NICK FOULKES (Th B 76-83) is starting to believe in it:
The best man at my wedding…enjoyed enough inherited money to enable him to give up working for a management consultancy firm when it became rather dull… After a few years he was found dead following a heroin overdose. The excitement of youth looks rather different when viewed from the pews in the chapel of a suburban cemetery.

Roller coaster ride


WATCH out for CH references in this novel by Zoë Higginson (Brickel, Hertford & Col A 83-90). (It's also available via Amazon and other online book stores.)

Saturday 2 May 2009

Lonely goatherds

THE three Extreme Cellists - the middle one's Jeremy Dawson (La B, La A 87-94) - perform "Climb Every Mountain" on the summit of Ben Nevis in July 2008 (2½ minutes):

At Number 10


CHRIS BURNS (Md B 72-79, Governor) meets the Prime Minister at a Downing Street reception to launch the Rugby Football Union's Injured Players Foundation.

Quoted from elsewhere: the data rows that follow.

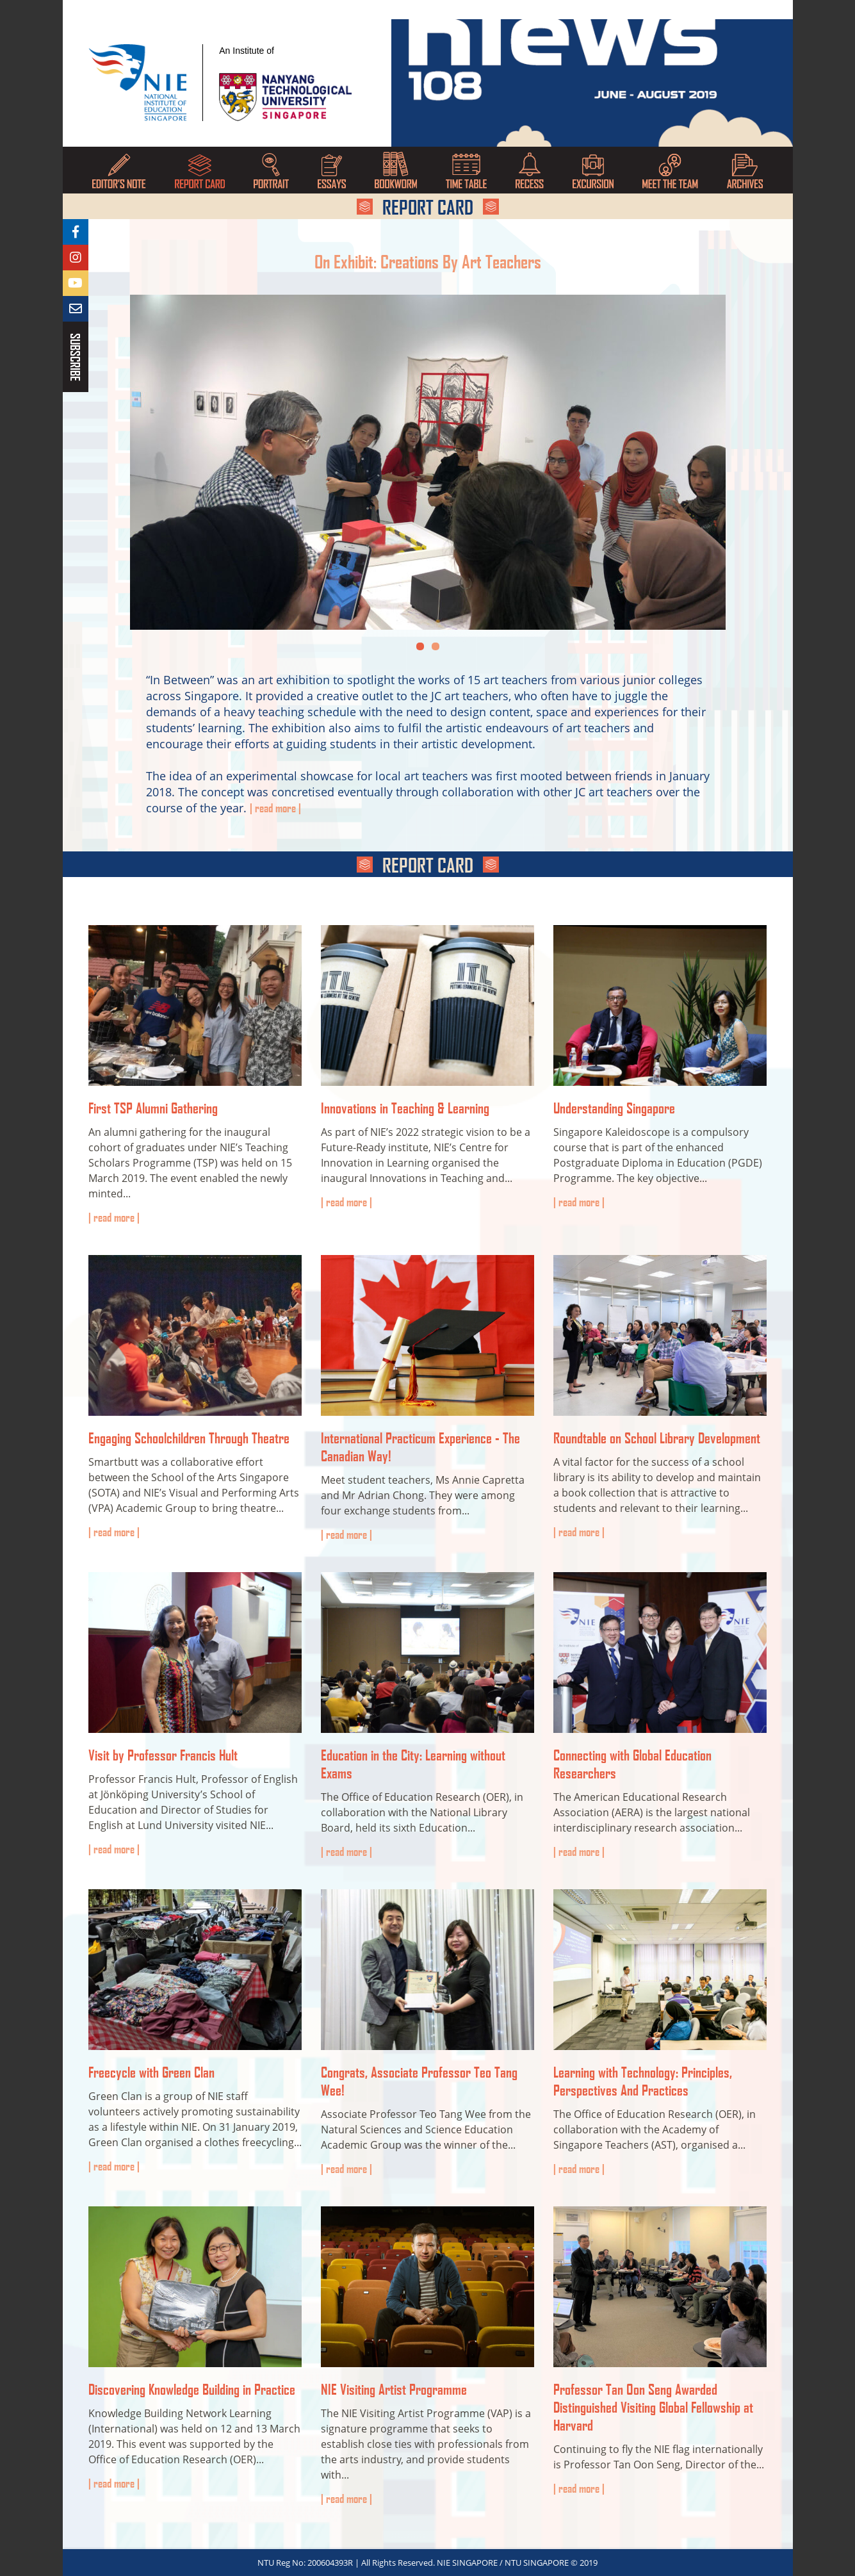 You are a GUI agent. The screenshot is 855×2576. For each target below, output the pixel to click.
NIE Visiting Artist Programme (394, 2389)
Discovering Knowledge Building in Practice (191, 2389)
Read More (275, 808)
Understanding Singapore (614, 1107)
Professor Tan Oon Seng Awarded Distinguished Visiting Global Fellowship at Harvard (653, 2407)
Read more (114, 1217)
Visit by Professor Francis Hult (163, 1754)
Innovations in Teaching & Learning (405, 1107)
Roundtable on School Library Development (656, 1437)
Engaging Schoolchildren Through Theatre (188, 1437)
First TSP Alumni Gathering (153, 1107)
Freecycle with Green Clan (151, 2071) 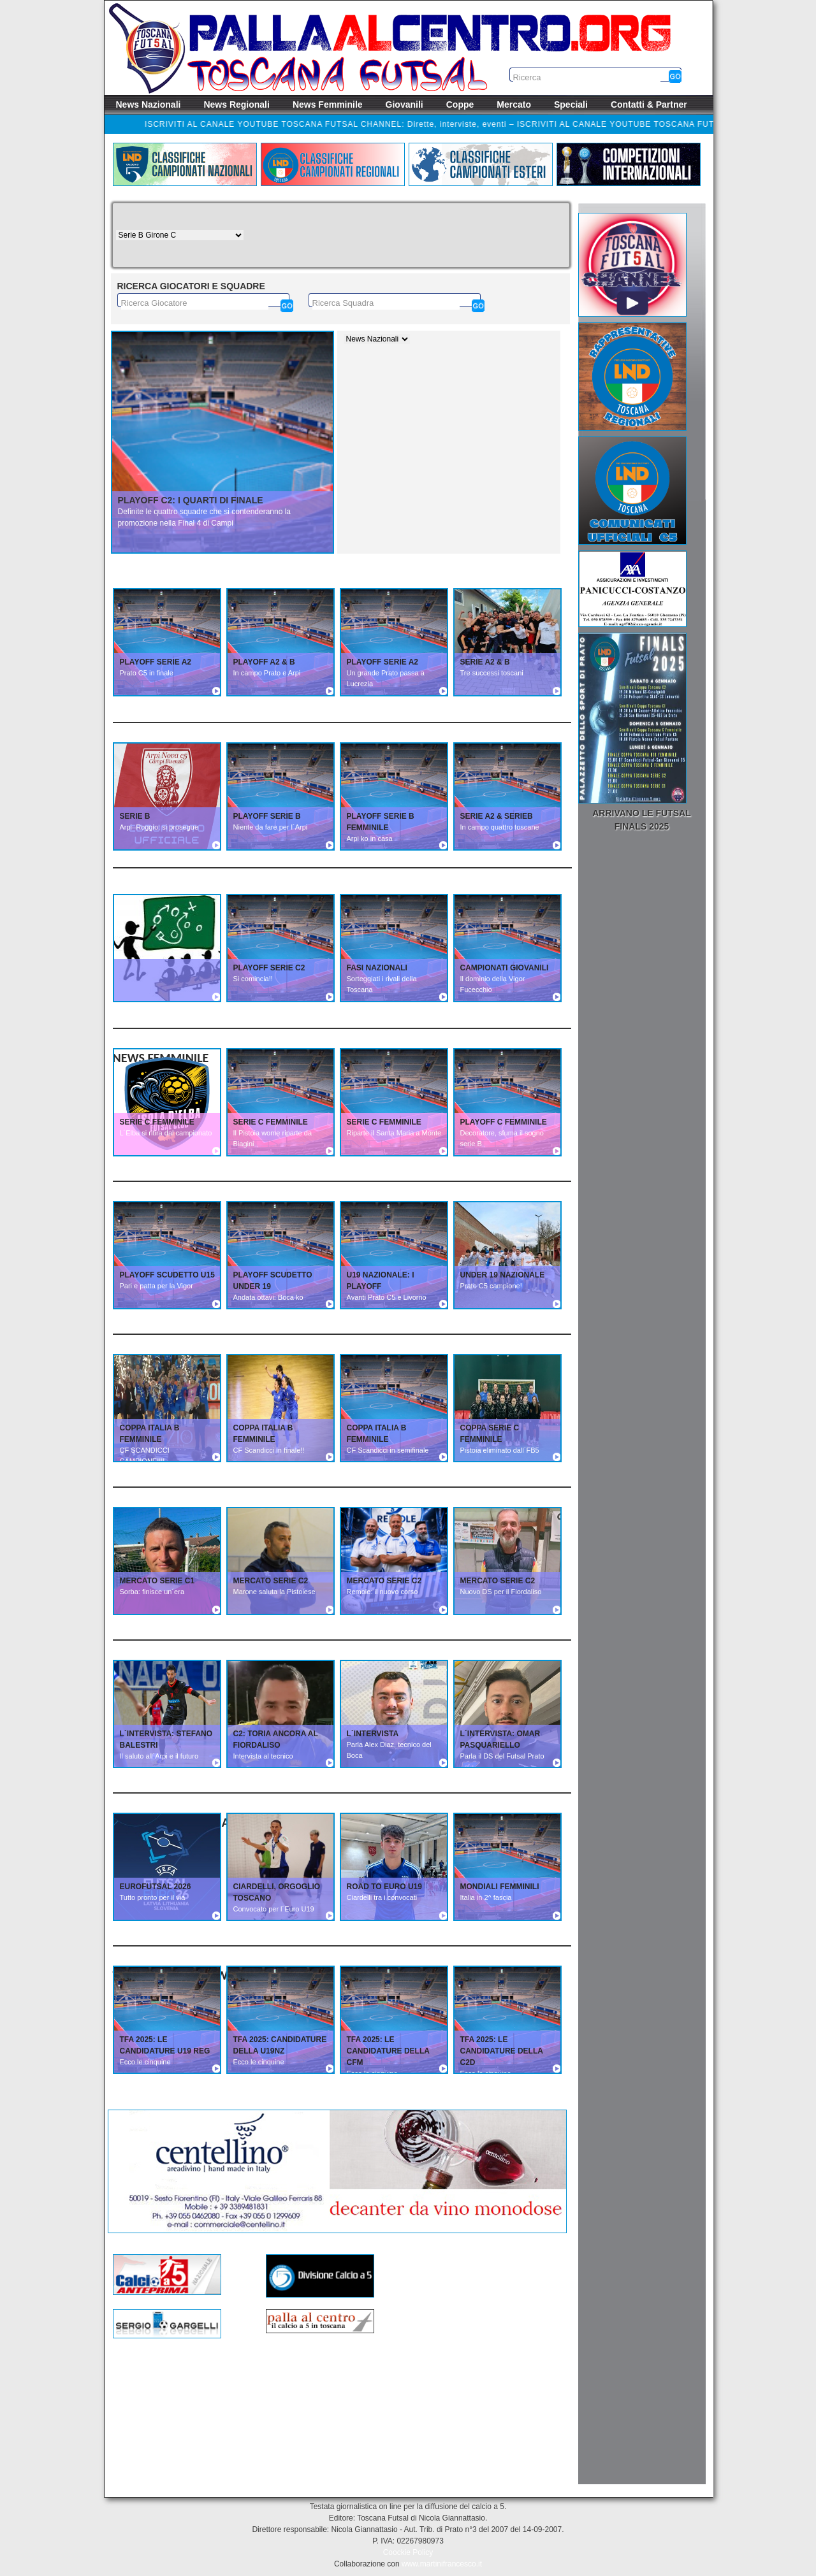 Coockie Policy (408, 2552)
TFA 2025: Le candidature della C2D (501, 2051)
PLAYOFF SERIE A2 (155, 662)
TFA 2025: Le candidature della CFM (388, 2051)
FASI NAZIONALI (377, 967)
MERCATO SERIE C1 (157, 1580)
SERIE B (135, 816)
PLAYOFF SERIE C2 (269, 967)
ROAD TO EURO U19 (384, 1886)
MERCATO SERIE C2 (271, 1580)
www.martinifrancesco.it (442, 2563)
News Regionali (236, 104)
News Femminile (328, 104)
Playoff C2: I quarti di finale (190, 500)
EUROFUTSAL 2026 (155, 1886)
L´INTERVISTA (373, 1733)
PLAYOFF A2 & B (264, 662)
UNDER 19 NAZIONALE (502, 1274)
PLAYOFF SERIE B (267, 816)
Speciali (571, 104)
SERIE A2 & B (485, 662)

Chris, who broke his neck playing for the CH 1st XV against the Old Blues in 1978, is a long-serving senior official of the RFU.

Gordon Brown lost the sight in one eye as a result of a rugby injury in his youth.

Pooh Two


DUE for publication in October, Return to the Hundred Acre Wood is the first authorised sequel to A A Milne's Winnie-The-Pooh books.

Its fearless illustrator - stepping into the shoes of E H Shepard - is Mark Burgess (Md B 68-75).